Sin embargo, se trata de una complejidad ceñida a una clase social particular: sus personajes son mujeres sin carencias económicas, instaladas —la mayoría de ellas— en el privilegio de las élites. “Lo que quiero mostrar es lo encarcelado de este mundo que, por un lado, te da todo y parece que tienes la vida resuelta, pero la implicación de esta vida resuelta es la falta de libertad. La mujer se vuelve una especie de animal doméstico”.
En Mínimas despedidas hay una violencia velada y poco escandalosa que no deja hematomas. Se trata de una forma paradójica de la agresión. “Tuve a una amiga que estuvo en un hogar para menores porque su papá le pegaba. Una vez conoció a otra amiga, igualmente violentada y dijo: ‘pobrecita, porque yo, al tener las marcas, era claramente víctima; ella no lo era, porque la violencia no era evidente’”.
Los avatares del cuento
Con dos novelas previas publicadas —Apenas Marta (2011) y Los perros (2013)—, Lorea se confiesa una escritora lenta. “Mi proceso es muy raro, porque escribo a mano. La primera versión sí es muy fluida, muy subconsciente, muy fresca, pero está plagada de errores de todo tipo. Después pasa a la computadora, a la reescritura, y ese es el proceso lento donde trato de amarrar los cuentos, pero tratando de que quede la frescura del inconsciente”.
Un buen cuento, dice la autora, es muy difícil de hacer. “No dudo que haya genios al nivel de Salinger, Carver, Munro, Borges, Pacheco o Rosario Castellanos, pero para quienes no tenemos esa facilidad, un buen cuento tiene mucho trabajo detrás”.

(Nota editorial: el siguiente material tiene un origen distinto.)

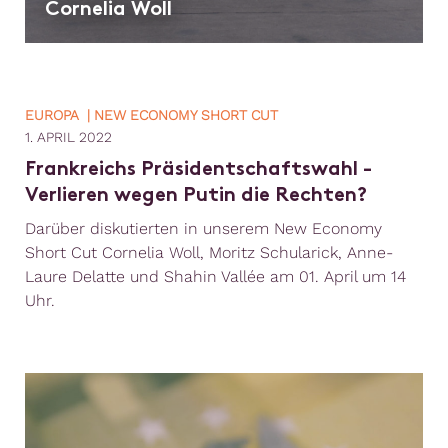
Cornelia Woll
EUROPA | NEW ECONOMY SHORT CUT
1. APRIL 2022
Frankreichs Präsidentschaftswahl -
Verlieren wegen Putin die Rechten?
Darüber diskutierten in unserem New Economy
Short Cut Cornelia Woll, Moritz Schularick, Anne-
Laure Delatte und Shahin Vallée am 01. April um 14
Uhr.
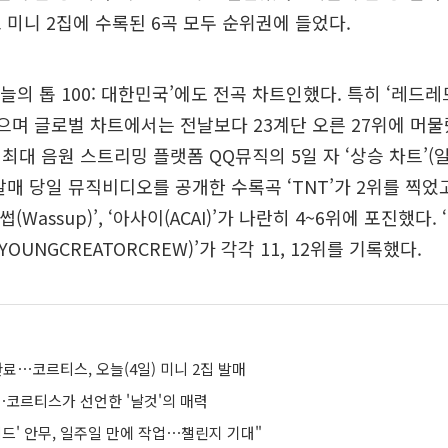
 미니 2집에 수록된 6곡 모두 순위권에 들었다.
늘의 톱 100: 대한민국’에도 전곡 차트인했다. 특히 ‘레드레
으며 글로벌 차트에서는 전날보다 23계단 오른 27위에 머물렀
최대 음원 스트리밍 플랫폼 QQ뮤직의 5일 자 ‘상승 차트’(
발매 당일 뮤직비디오를 공개한 수록곡 ‘TNT’가 2위를 찍었고
, ‘와썹(Wassup)’, ‘아사이(ACAI)’가 나란히 4~6위에 포진했다
UNGCREATORCREW)’가 각각 11, 12위를 기록했다.
완료⋯코르티스, 오늘(4일) 미니 2집 발매
⋯코르티스가 선언한 '날것'의 매력
드' 안무, 일주일 만에 작업⋯챌린지 기대"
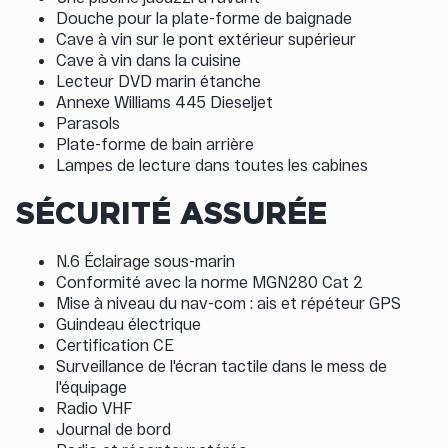
Douche pour la plate-forme de baignade
Cave à vin sur le pont extérieur supérieur
Cave à vin dans la cuisine
Lecteur DVD marin étanche
Annexe Williams 445 Dieseljet
Parasols
Plate-forme de bain arrière
Lampes de lecture dans toutes les cabines
SÉCURITÉ ASSURÉE
N.6 Éclairage sous-marin
Conformité avec la norme MGN280 Cat 2
Mise à niveau du nav-com : ais et répéteur GPS
Guindeau électrique
Certification CE
Surveillance de l'écran tactile dans le mess de
l'équipage
Radio VHF
Journal de bord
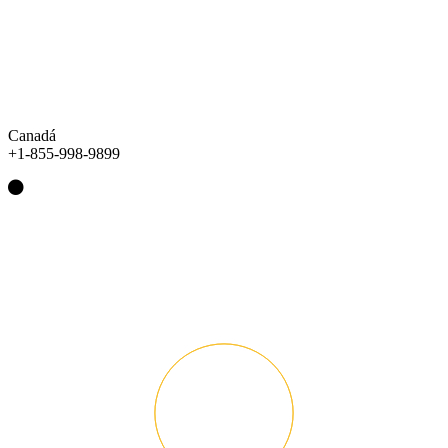
Canadá
+1-855-998-9899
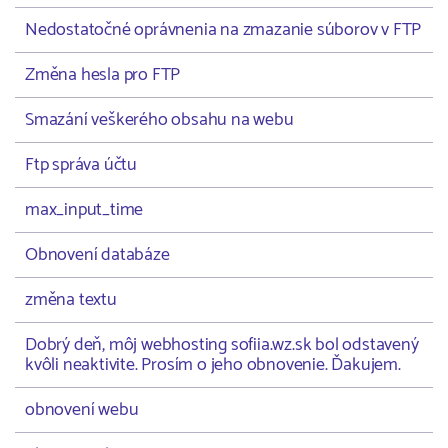
Nedostatočné oprávnenia na zmazanie súborov v FTP
Změna hesla pro FTP
Smazání veškerého obsahu na webu
Ftp správa účtu
max_input_time
Obnovení databáze
změna textu
Dobrý deň, môj webhosting sofiia.wz.sk bol odstavený
kvôli neaktivite. Prosím o jeho obnovenie. Ďakujem.
obnovení webu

Con ese ímpetu busca también eludir la repetición. “Yo a veces pienso que mis libros no son como quiere hacer Amazon o Netflix, ‘si te gustó éste te va a gustar éste’. No me quiero repetir, quiero hacer siempre un libro nuevo y distinto.No quiero hacer el mismo platillo vuelto a revolver, que es un reto: siempre lograr hacer algo nuevo”.